Is time running out for the Khmer Rouge?

Issue 

By Helen Jarvis

PHNOM PENH — "Time's up for the Khmer Rouge" was the title of a talk given by Tuon Chay, governor of Siem Reap, at the Foreign Correspondents Club of Cambodia on January 4.

Chay, who is running the program to seek defections in that province, knows his current enemy well. He was previously a lieutenant general in the Sihanoukist ANKI army, fighting together with the KR against the State of Cambodia.

Last July, the National Assembly outlawed the KR but offered a six-month amnesty to soldiers and officials who defected to the government. Chay reported that throughout the country in the last six months of 1994, some 8-9000 KR soldiers and another 3000 family members and supporters had defected. The pace picked up as the deadline drew closer; some 1200 defected in Siem Reap alone during the final two months.

Chay declared confidently that a 30-kilometre radius around Siem Reap town was now completely secure, and that "from next Wednesday it will be safe to visit Banteay Srei temple". Unfortunately, that proved not to be the case. The government made no official announcement about opening the much admired temple to the public, although adventurous or foolhardy tourists have long paid extra money to be allowed through the checkpoints, with or without an armed guard.

On January 15 a tourist convoy heading for Banteay Srei with police escort was attacked: two people were killed and one seriously injured. There were conflicting stories as to whether KR soldiers or bandits launched the attack.

That has certainly shaken people's confidence, as have a spate of recent acts of violence in several parts of the country, including another train ambush and tens of thousands of newly displaced people fleeing renewed fighting. But these incidents seem to be more about the KR lashing out as it is pushed further into a corner than evidence of a more powerful force threatening the country, as has been portrayed in the Australian press over recent weeks.

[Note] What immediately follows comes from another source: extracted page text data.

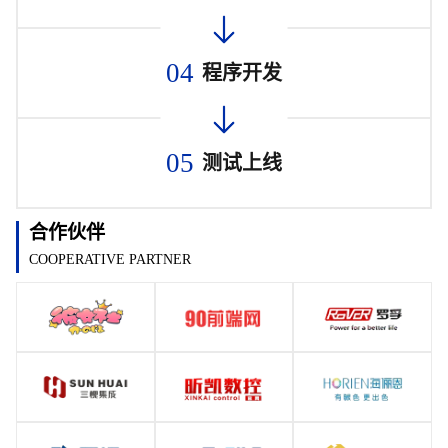
04
程序开发
05
测试上线
合作伙伴
COOPERATIVE PARTNER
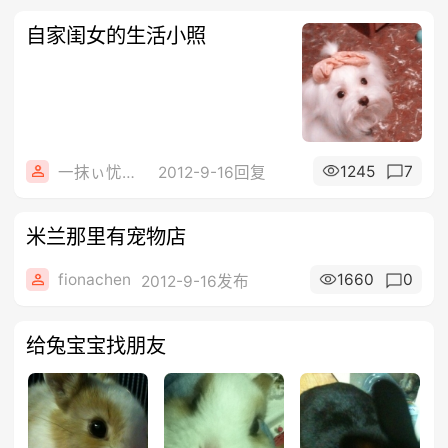
自家闺女的生活小照
1245
7
一抹ぃ忧伤っ
2012-9-16回复
米兰那里有宠物店
fionachen
1660
0
2012-9-16发布
给兔宝宝找朋友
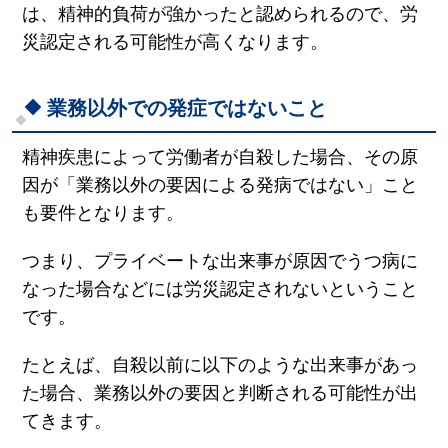
は、精神的負荷が強かったと認められるので、労
災認定される可能性が高くなります。
業務以外での発症ではないこと
精神疾患によって労働者が自殺した場合、その原
因が「業務以外の要因による発病ではない」こと
も要件となります。
つまり、プライベートな出来事が原因でうつ病に
なった場合などには労災認定されないということ
です。
たとえば、自殺以前に以下のような出来事があっ
た場合、業務以外の要因と判断される可能性が出
てきます。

My assessment is that the tide has finally turned against the KR. The outlawing and amnesty program appears to have been extremely successful combined, as it has been, with major government military assaults on long-held KR territory. The Phnom Vour area in Kampot (where at least three separate kidnappings and murders of Westerners took place last year) has been declared secure, and the Phnom Kulen stronghold, north of Siem Reap town past Banteay Srei, was seized in early January.

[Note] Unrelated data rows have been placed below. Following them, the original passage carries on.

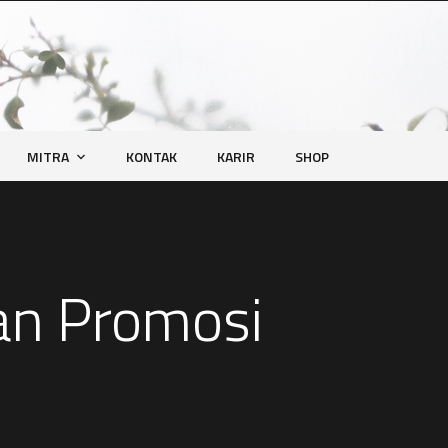
MITRA
KONTAK
KARIR
SHOP
n Promosi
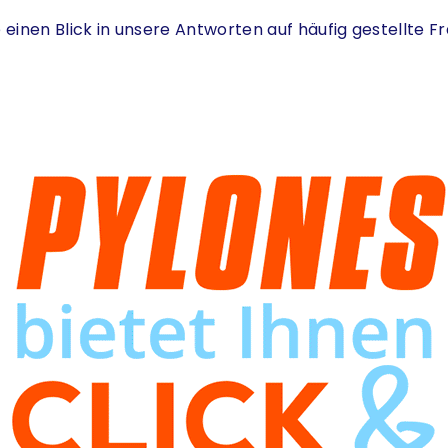
einen Blick in unsere Antworten auf häufig gestellte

Earlier attempts by the newly formed Royal Cambodian Armed Forces had proved disastrous. Military assaults on Pailin and Anlong Veng in early 1994 were quickly rebuffed by the KR, causing great loss of life and confidence. A number of 1993 defectors apparently soon slipped back to the KR, because they were not integrated into the community. Lessons seem to have been learned from these mistakes, and the government's current policies are far clearer and more effective.

While the Cambodian Peoples Party-FUNCINPEC coalition government appears to have steadily strengthened over its 18 months in power, political opposition to this alliance continues from within the ranks of FUNCINPEC and the Buddhist Liberal Democratic Party, whose leaders have repeatedly called on the king to step in and form a government of national unity, including the KR. This call is regularly echoed on KR radio.

King Sihanouk has recently returned to Cambodia after an eight-month stay in Beijing, where he is receiving cancer treatment. Reports indicate that he seems much fitter; his return to Beijing is anticipated in April. He has announced the intention of taking up residence in Siem Reap, but has not yet done so.

Sihanouk has retreated on his proposal to cremate the bones of the torture victims of the Tuol Sleng Genocide Museum after it aroused strong public opposition. Most people here insist that the evidence of KR atrocities should remain intact as long as that force still poses a threat. Further, such evidence may be crucial for any future trials of KR leaders.